ACTION ITEM
Directions for the data below: repeat exactly the lines from the one with "るようになる。こちらはプレーヤーからの要望も大きか" through the one with "式团队打造，以满足不断演进的开发需求。其核心是功能", both included, and omit all pictures.

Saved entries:
------------

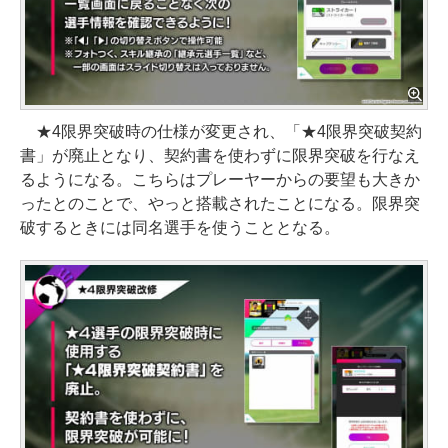
★4限界突破時の仕様が変更され、「★4限界突破契約
書」が廃止となり、契約書を使わずに限界突破を行なえ
るようになる。こちらはプレーヤーからの要望も大きか
ったとのことで、やっと搭載されたことになる。限界突
破するときには同名選手を使うこととなる。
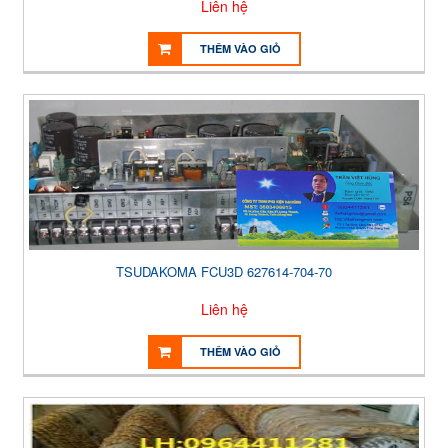
Liên hệ
THÊM VÀO GIỎ
TSUDAKOMA FCU3D 627614-704-70
Liên hệ
THÊM VÀO GIỎ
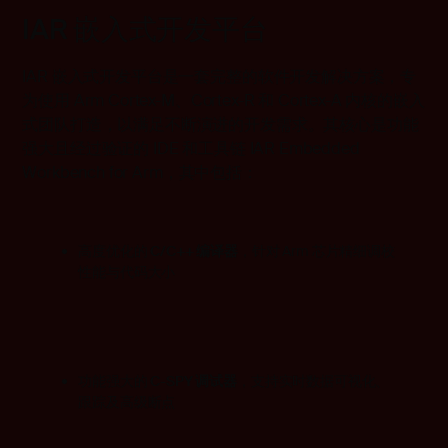
IAR 嵌入式开发平台
IAR 嵌入式开发平台
是一套完整的软件开发解决方案，专
为使用 Arm Cortex-M、Cortex-R 和 Cortex-A 内核的嵌入
式团队打造，以满足不断演进的开发需求。其核心是功能
强大且经过验证的 IDE 和工具链
IAR Embedded
Workbench for Arm
，其中包括：
高度优化的
C/C++ 编译器
，针对 Arm 芯片精细调校
性能与代码大小
功能强大的
C-SPY 调试器
，支持实时数据可视化、
跟踪及高级断点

------------

EXERCISE RESULT
るようになる。こちらはプレーヤーからの要望も大きか
ったとのことで、やっと搭載されたことになる。限界突
破するときには同名選手を使うこととなる。
Liên hệ
THÊM VÀO GIỎ
TSUDAKOMA FCU3D 627614-704-70
Liên hệ
THÊM VÀO GIỎ
IAR 嵌入式开发平台
IAR 嵌入式开发平台
是一套完整的软件开发解决方案，专
为使用 Arm Cortex-M、Cortex-R 和 Cortex-A 内核的嵌入
式团队打造，以满足不断演进的开发需求。其核心是功能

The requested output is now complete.